When a tenant relocates to new commercial real estate property, it is their responsibility to perform due diligence prior to signing the lease agreement. Because this process can be time-consuming and requires a thorough inspection by someone who knows business properties, due diligence should be performed with the help of experienced tenant representatives.
If you are a company looking for new space, skilled tenant reps can help you look at all issues related to due diligence so you can ensure the property you are considering fulfills all legal requirements and suits your specific needs.
How Does Due Diligence Relate to Commercial Real Estate?
Due diligence in relation to commercial real estate is the process of assessing a property to ensure it meets local safety and building code laws and regulations. Before leasing any space, it is essential that a company and their tenant representatives assess a building’s compliance with these codes both on a general level and in accordance with how it will be used.
Since each company's needs vary, tenant reps say each tenant must go through their own individual process of due diligence before signing a lease.
Why Is Due Diligence So Important?
Due diligence of commercial real estate ensures that a tenant has thoroughly examined the property they wish to lease and found it to be legally compliant with local safety laws based on how they will use the building. If compliance issues are discovered, they can be discussed during lease negotiations and properly remedied.
If you are a tenant company and the building you lease does not comply with local laws, it can be a real liability and leave no legal recourse against the landlord once a lease has been signed.
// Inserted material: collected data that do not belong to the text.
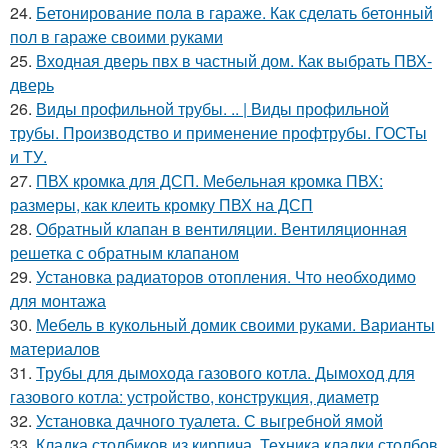
24.
Бетонирование пола в гараже. Как сделать бетонный
пол в гараже своими руками
25.
Входная дверь пвх в частный дом. Как выбрать ПВХ-
дверь
26.
Виды профильной трубы. .. | Виды профильной
трубы. Производство и применение профтрубы. ГОСТы
и ТУ.
27.
ПВХ кромка для ДСП. Мебельная кромка ПВХ:
размеры, как клеить кромку ПВХ на ДСП
28.
Обратный клапан в вентиляции. Вентиляционная
решетка с обратным клапаном
29.
Установка радиаторов отопления. Что необходимо
для монтажа
30.
Мебель в кукольный домик своими руками. Варианты
материалов
31.
Трубы для дымохода газового котла. Дымоход для
газового котла: устройство, конструкция, диаметр
32.
Установка дачного туалета. С выгребной ямой
33.
Кладка столбиков из кирпича. Техника кладки столбов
The best way to deal with potential compliance issues is to ensure they are discovered beforehand, which is a valid reason to hire tenant representatives.
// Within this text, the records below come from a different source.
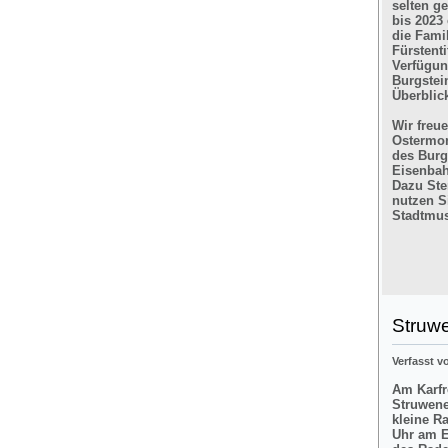
selten g
bis 2023
die Fami
Fürstent
Verfügun
Burgstein
Überblic
Wir freu
Ostermon
des Burg
Eisenbah
Dazu Ste
nutzen Si
Stadtmus
Struw
Verfasst 
Am Karfre
Struwene
kleine R
Uhr am E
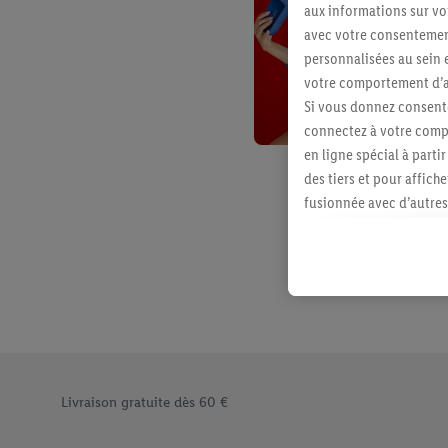
aux informations sur vot
avec votre consentement
personnalisées au sein e
votre comportement d’ac
Si vous donnez consente
connectez à votre compt
en ligne spécial à parti
des tiers et pour affich
fusionnée avec d’autres 
Sous réserve de votre ac
vous avez montré de l’i
l’achat) peuvent égaleme
plusieurs services de Li
identifiants/identifiant
Sous « Personnaliser », 
traitement des données
Élément du pied de page avec les différents arguments de vent
En cliquant sur « Refuse
Livraison gratuite dès 60 €
« Accepter », vous auto
informations sur la du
What Factors Should Be Assessed?
When working through the due diligence process with tenant reps, a tenant must evaluate many factors to ensure a building is both compliant and suitable for a specific use. Following are some things to consider:
- Local fire safety laws and what fire equipment is currently in the building.
- Building ventilation requirements as well as the condition and function of existing ventilation equipment.
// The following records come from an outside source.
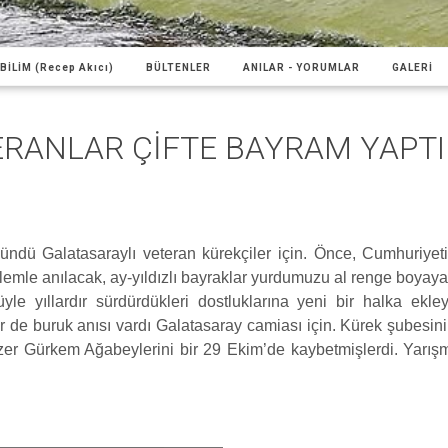
BİLİM (Recep Akıcı)
BÜLTENLER
ANILAR - YORUMLAR
GALERİ
ERANLAR ÇİFTE BAYRAM YAPT
ündü Galatasaraylı veteran kürekçiler için. Önce, Cumhuriyet
emle anılacak, ay-yıldızlı bayraklar yurdumuzu al renge boyayaca
yle yıllardır sürdürdükleri dostluklarına yeni bir halka ekley
ir de buruk anısı vardı Galatasaray camiası için. Kürek şubesinin
Özer Gürkem Ağabeylerini bir 29 Ekim’de kaybetmişlerdi. Yar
- Property occupancy limits and if a building has proper accessibility for employees, customers and other visitors, including those with disabilities. Buildings that need to be updated to comply with ADA must be carefully negotiated with a landlord as these modifications can be costly.
- Laws on the presence, use, and removal of hazardous materials in the building. This can be an issue with older buildings that may require asbestos removal before improvements can be made. Costs should be determined ahead of time and used as a bargaining tool with the landlord.
- Applicable noise restriction laws.
- Any other local safety or legal aspects that must meet compliance.
If you are a company looking for new commercial real estate, it is critical before you sign a lease that you go through the due diligence process with experienced tenant representatives. Compliance issues are a threat to the health and safety of those who use the building and could make you liable for non-compliance.
Due diligence gives every business and their tenant reps the opportunity to thoroughly inspect the premises to look for and deal with potential problems before signing a lease!